| Exercise |
The answer must consist of every line from the data that holds the string "Інституту".

| Given entries |
· · ·

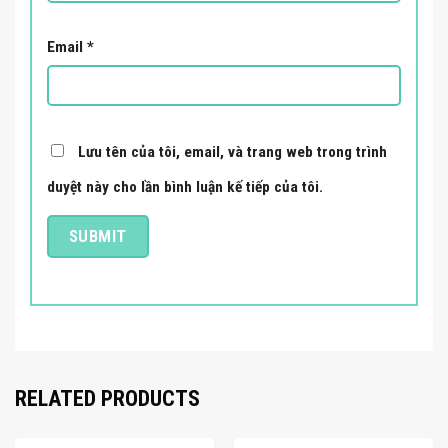
Email
*
Lưu tên của tôi, email, và trang web trong trình
duyệt này cho lần bình luận kế tiếp của tôi.
RELATED PRODUCTS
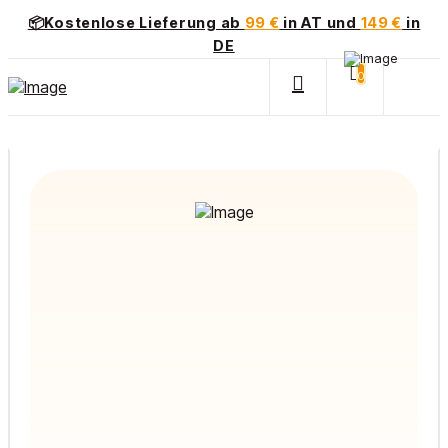
📦Kostenlose Lieferung ab
99 €
in AT und
149 €
in
DE
0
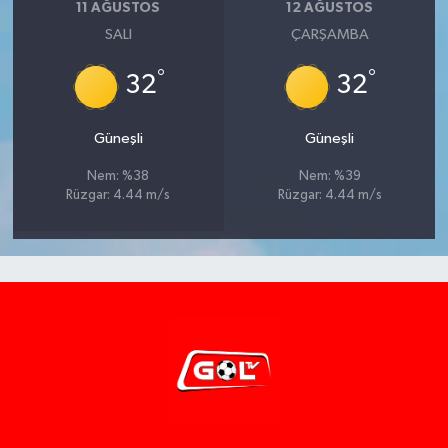
11 AĞUSTOS
12 AĞUSTOS
SALI
ÇARŞAMBA
°
°
32
32
Güneşli
Güneşli
Nem: %38
Nem: %39
Rüzgar: 4.44 m/s
Rüzgar: 4.44 m/s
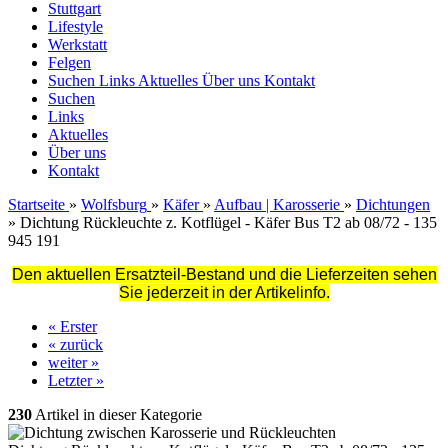
Stuttgart
Lifestyle
Werkstatt
Felgen
Suchen
Links
Aktuelles
Über uns
Kontakt
Suchen
Links
Aktuelles
Über uns
Kontakt
Startseite
»
Wolfsburg
»
Käfer
»
Aufbau | Karosserie
»
Dichtungen
»
Dichtung Rückleuchte z. Kotflügel - Käfer Bus T2 ab 08/72 - 135
945 191
Den aktuellen Ersatzteil-Bestand und die Lieferzeiten sehen
Sie jederzeit in der Artikelinfo.
« Erster
« zurück
weiter »
Letzter »
230
Artikel in dieser Kategorie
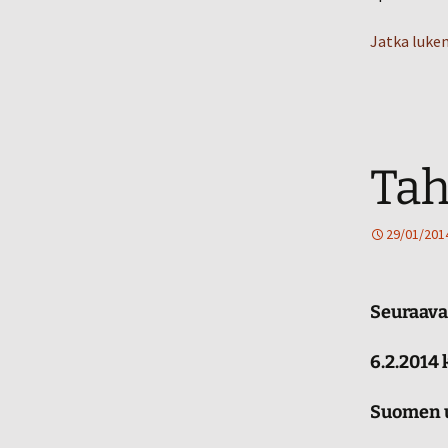
Jatka luke
Tah
29/01/201
Seuraava
6.2.2014 
Suomen u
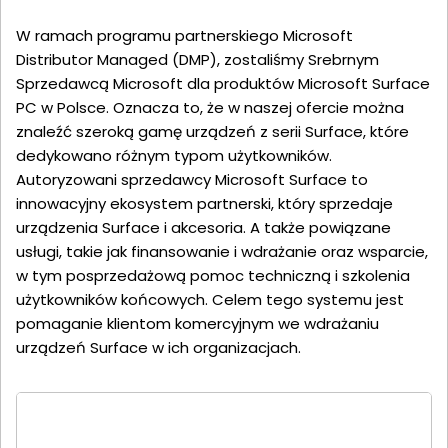
W ramach programu partnerskiego Microsoft
Distributor Managed (DMP), zostaliśmy Srebrnym
Sprzedawcą Microsoft dla produktów Microsoft Surface
PC w Polsce. Oznacza to, że w naszej ofercie można
znaleźć szeroką gamę urządzeń z serii Surface, które
dedykowano różnym typom użytkowników.
Autoryzowani sprzedawcy Microsoft Surface to
innowacyjny ekosystem partnerski, który sprzedaje
urządzenia Surface i akcesoria. A także powiązane
usługi, takie jak finansowanie i wdrażanie oraz wsparcie,
w tym posprzedażową pomoc techniczną i szkolenia
użytkowników końcowych. Celem tego systemu jest
pomaganie klientom komercyjnym we wdrażaniu
urządzeń Surface w ich organizacjach.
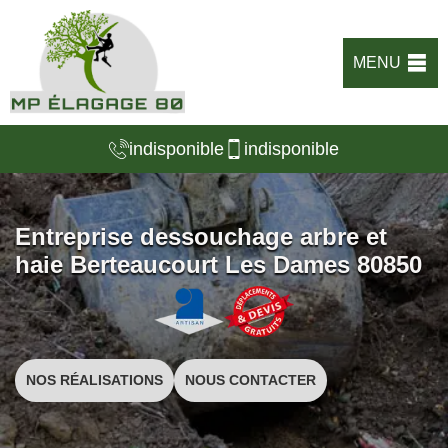
MENU
indisponible
indisponible
Entreprise dessouchage arbre et
haie Berteaucourt Les Dames 80850
NOS RÉALISATIONS
NOUS CONTACTER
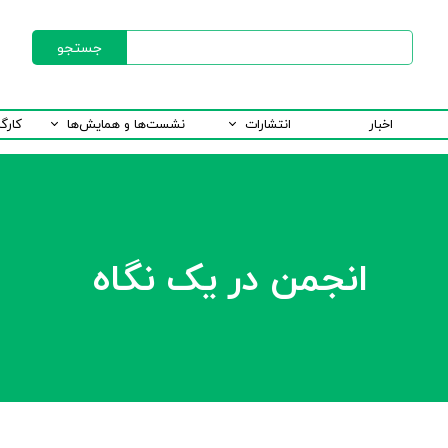
جستجو
اخبار
انتشارات
نشست‌ها و همایش‌ها
کارگ
انجمن در یک نگاه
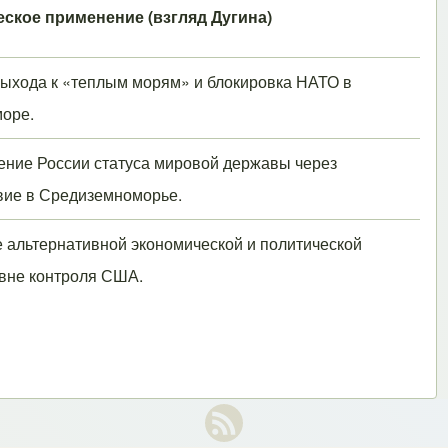
еское применение (взгляд Дугина)
ыхода к «теплым морям» и блокировка НАТО в
оре.
ние России статуса мировой державы через
вие в Средиземноморье.
 альтернативной экономической и политической
вне контроля США.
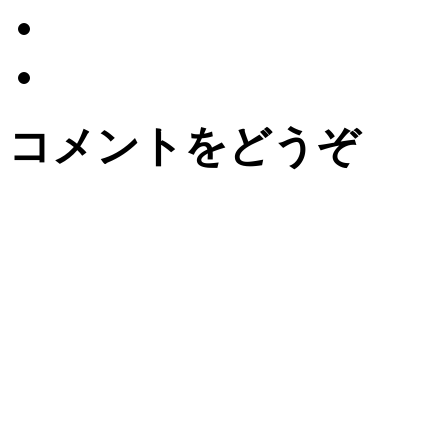
コメントをどうぞ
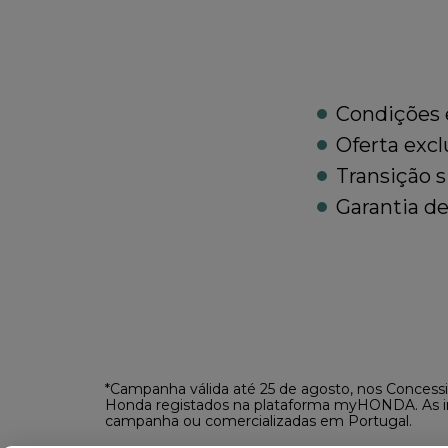
Condições 
Oferta exc
Transição s
Garantia d
*Campanha válida até 25 de agosto, nos Concessi
Honda registados na plataforma myHONDA. As i
campanha ou comercializadas em Portugal.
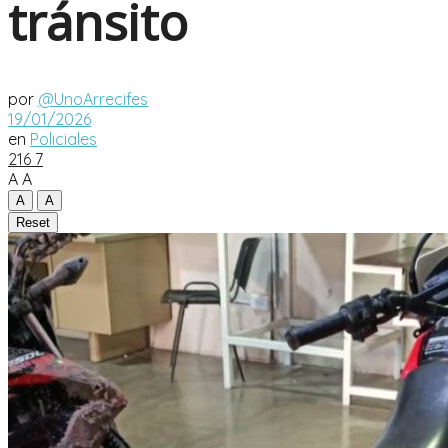
tránsito
por
@UnoArrecifes
19/01/2026
en
Policiales
216
7
A
A
A
A
Reset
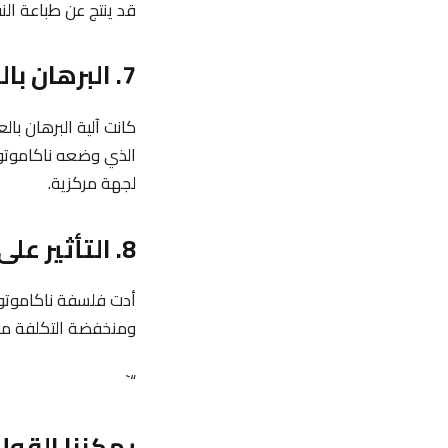
قد ينتج عن طباعة الن
7. البرهان بالعمل Proof of Work
كانت آلية البرهان با
الذي وضعه ناكاموتو
لجهة مركزية.
8. التأثير على نظم الدفع والتجارة
أدت فلسفة ناكاموتو إ
ومنخفضة التكلفة مقار
“`
يمكننا القول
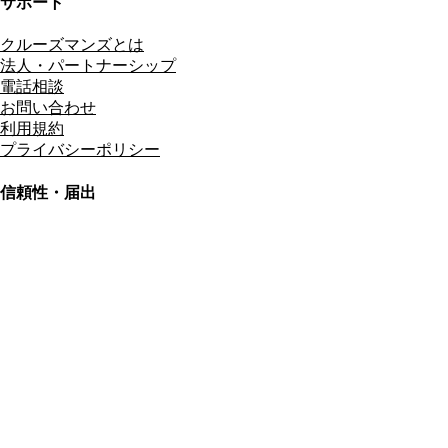
サポート
クルーズマンズとは
法人・パートナーシップ
電話相談
お問い合わせ
利用規約
プライバシーポリシー
信頼性・届出
総合旅行業務取扱管理者
資格保有
適格請求書発行事業者
T3011301023586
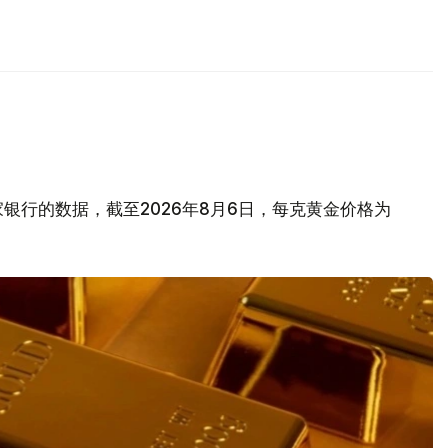
银行的数据，截至2026年8月6日，每克黄金价格为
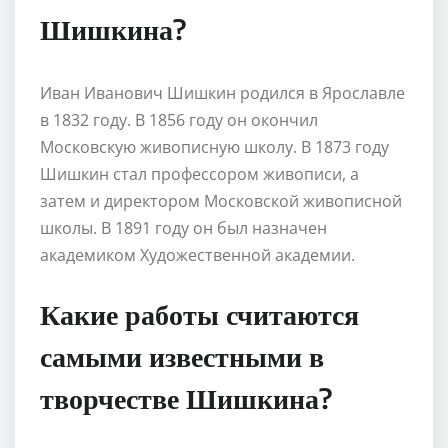
Шишкина?
Иван Иванович Шишкин родился в Ярославле
в 1832 году. В 1856 году он окончил
Московскую живописную школу. В 1873 году
Шишкин стал профессором живописи, а
затем и директором Московской живописной
школы. В 1891 году он был назначен
академиком Художественной академии.
Какие работы считаются
самыми известными в
творчестве Шишкина?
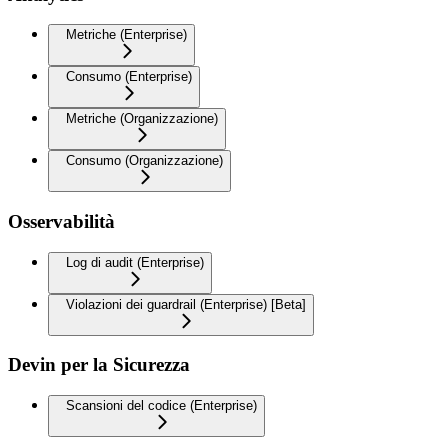
Metriche (Enterprise)
Consumo (Enterprise)
Metriche (Organizzazione)
Consumo (Organizzazione)
Osservabilità
Log di audit (Enterprise)
Violazioni dei guardrail (Enterprise) [Beta]
Devin per la Sicurezza
Scansioni del codice (Enterprise)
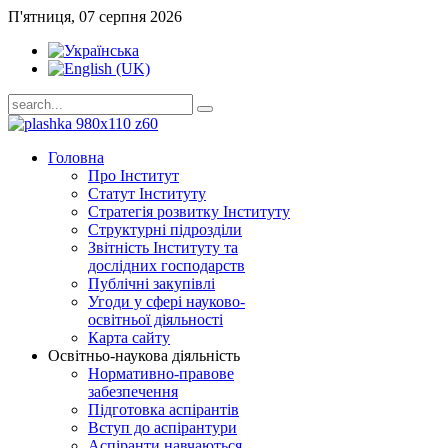
П'ятниця, 07 серпня 2026
Головна
Про Інститут
Статут Інституту
Стратегія розвитку Інституту
Структурні підрозділи
Звітність Інституту та
дослідних господарств
Публічні закупівлі
Угоди у сфері науково-
освітньої діяльності
Карта сайту
Освітньо-наукова діяльність
Нормативно-правове
забезпечення
Підготовка аспірантів
Вступ до аспірантури
Аспіранти навчаються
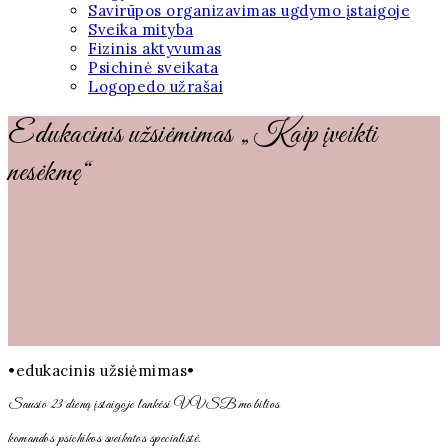
Savirūpos organizavimas ugdymo įstaigoje
Sveika mityba
Fizinis aktyvumas
Psichinė sveikata
Logopedo užrašai
Edukacinis užsiėmimas „Kaip įveikti
nesėkmę“
•edukacinis užsiėmimas•
Sausio 23 dieną įstaigoje lankėsi VVSB mobilios
komandos psichikos sveikatos specialistė.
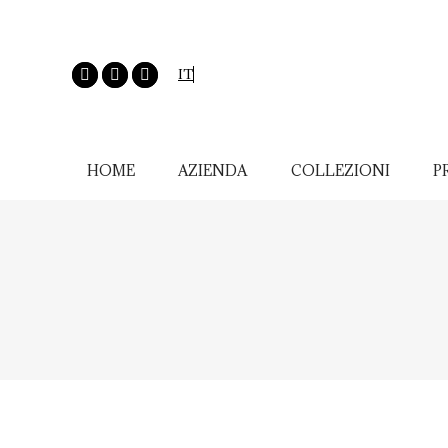
IT
HOME
AZIENDA
COLLEZIONI
P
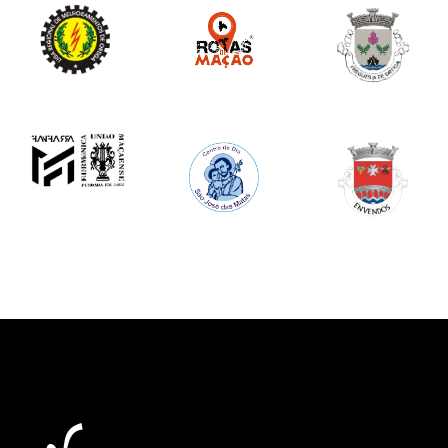
Image
Image
Image
Image
Image
Image
Image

· · ·

| Task solution |
Статут Інституту
Стратегія розвитку Інституту
Звітність Інституту та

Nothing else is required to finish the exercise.